守门的伪军拦住他们,用枪托捅了捅柴捆。韩维恭弓着腰赔笑:“老总,进城给亲戚送点柴,家里快断火了。”伪军嫌冷,懒得翻,挥手让他们进去了。
进城之后,韩维密没有马上去撒。他在城门洞的阴影里站了一小会儿,把三条路线在脑子里过了一遍——文庙门前、县公署墙外、十字街口的布告栏。这三处是县城最扎眼的地方,天亮之后看见的人最多。
月亮还没升起来,街上已经没有人了。日军刚进城那几天还在挨户搜查,天一黑老百姓就关门闭户,连狗都不太敢叫。韩维密让弟弟妹妹分头走:维恭推车往西街,把传单夹在柴捆里,经过文庙时抽出来塞进庙门的门缝;维英挎着篮子沿东街走,经过布告栏时假装歇脚,把传单压在栏柱底下的石缝里;他自己往北走,翻墙进了县公署的侧院,用门缝往里塞了几张,剩下的沿路撒在街面上。
整个过程不到半个时辰。
约好的碰头地点在南门内的关帝庙后面。韩维密到的时候,弟弟妹妹已经到了。三人没有说话,韩维密看了一眼他们的脸——都喘着气,有些紧张但更多的是兴奋。他点了点头,三个人贴着墙根往南门走。

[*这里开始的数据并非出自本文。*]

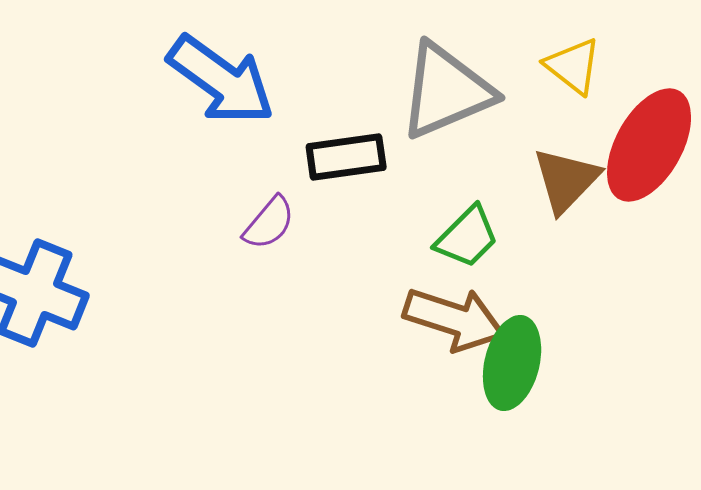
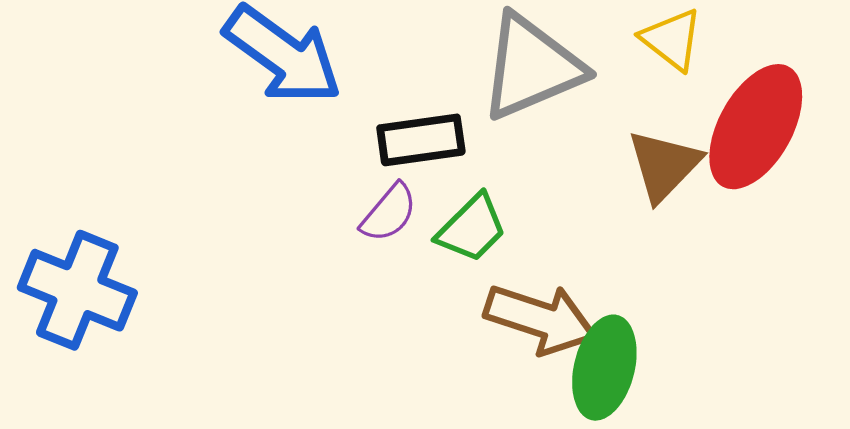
purple semicircle: (269, 223) -> (389, 213), moved
green trapezoid: (467, 237) -> (472, 228), moved

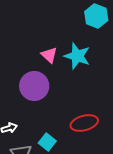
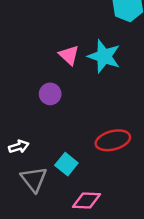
purple circle: (34, 86) -> (50, 94), size x0.6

南门已经关了。韩维密早有准备,带着弟弟妹妹绕到城墙东南角,那里有一处矮墙被雨水冲塌过,碎石堆起来刚好可以翻过去。三人依次翻过墙头,落到城外护城河边的干草堆里。回望城内,黑沉沉的,只有县公署那边还亮着一盏灯。
第二天一早,邹县县城炸了锅。
先是布告栏上的传单被早起卖鸡蛋的老汉看见,他不识字,但看到上面日本鬼子的漫画,吓得端了鸡蛋就跑。紧接着文庙的门缝里、县公署的台阶下、十字街口的墙根上、粮店的窗台底下,到处都被人翻出了同样的纸片。有人捡起来看了又赶紧扔掉,也有人趁没人的时候揣进怀里。
日军小队长米仓闻讯赶到,看完传单之后把伪县长来东甫叫来骂了一顿,说他“治安维持不力”,勒令三天之内查出是谁干的。来东甫派出伪军挨家挨户搜了一整天,连个油印机的油墨都没搜到。傍晚收队的时候,一个伪军小头目小声嘀咕:“连人家怎么进的城都不知道,还查什么……”
这句话被另一个伪军听见了,传到来东甫耳朵里。来东甫没说话。那天夜里,他把自己的院门多加了一道闩。
传单风波后,县城的伪军加紧巡逻了几天,但终究查无实据,渐渐又松懈下来。韩维密把油印机转移到高皇铺,继续在白天的麦场和夜晚的油灯下编印新的宣传品。
而此时,彭建华和冯起想得更远——宣传要想站住脚,手里必须握住枪。
“乡农校里就有枪。”冯起说,“那些地主豪绅为了保护自家的财产和安全,购置了一部分枪支,并集中在几个乡农校进行训练。可是那些地主富农的子弟,养尊处优惯了,吃不了苦,便花钱雇佣贫苦子弟代为受训。韩复榘的军队南逃后,乡农校的大部分学员也早已四散跑开了。”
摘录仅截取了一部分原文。